Self-supervised Few-shot Learning for Semantic Segmentation: An Annotation-free Approach
Sanaz Karimijafarbigloo, Reza Azad, Dorit Merhof

TL;DR
This paper introduces a self-supervised, annotation-free few-shot semantic segmentation method that leverages spectral decomposition and graph partitioning to effectively segment objects in medical images with limited data.
Contribution
It proposes a novel self-supervised framework that estimates query masks without annotations, using eigenvectors from support images and a multi-scale attention module for improved segmentation.
Findings
Effective on natural and medical datasets
Eliminates need for manual annotations
Compatible with various deep architectures
Abstract
Few-shot semantic segmentation (FSS) offers immense potential in the field of medical image analysis, enabling accurate object segmentation with limited training data. However, existing FSS techniques heavily rely on annotated semantic classes, rendering them unsuitable for medical images due to the scarcity of annotations.
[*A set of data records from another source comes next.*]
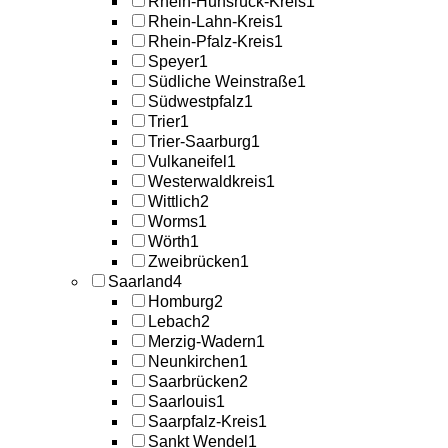
Rhein-Hunsrück-Kreis
1
Rhein-Lahn-Kreis
1
Rhein-Pfalz-Kreis
1
Speyer
1
Südliche Weinstraße
1
Südwestpfalz
1
Trier
1
Trier-Saarburg
1
Vulkaneifel
1
Westerwaldkreis
1
Wittlich
2
Worms
1
Wörth
1
Zweibrücken
1
Saarland
4
Homburg
2
Lebach
2
Merzig-Wadern
1
Neunkirchen
1
Saarbrücken
2
Saarlouis
1
Saarpfalz-Kreis
1
Sankt Wendel
1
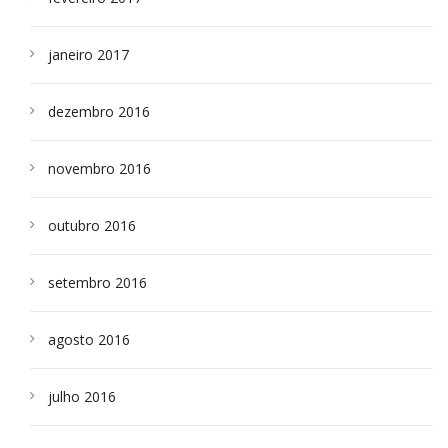
janeiro 2017
dezembro 2016
novembro 2016
outubro 2016
setembro 2016
agosto 2016
julho 2016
To address this challenge, multiple contributions are proposed: First, inspired by spectral decomposition methods, the problem of image decomposition is reframed as a graph partitioning task. The eigenvectors of the Laplacian matrix, derived from the feature affinity matrix of self-supervised networks, are analyzed to estimate the distribution of the objects of interest from the support images. Secondly, we propose a novel self-supervised FSS framework that does not rely on any annotation. Instead, it adaptively estimates the query mask by leveraging the eigenvectors…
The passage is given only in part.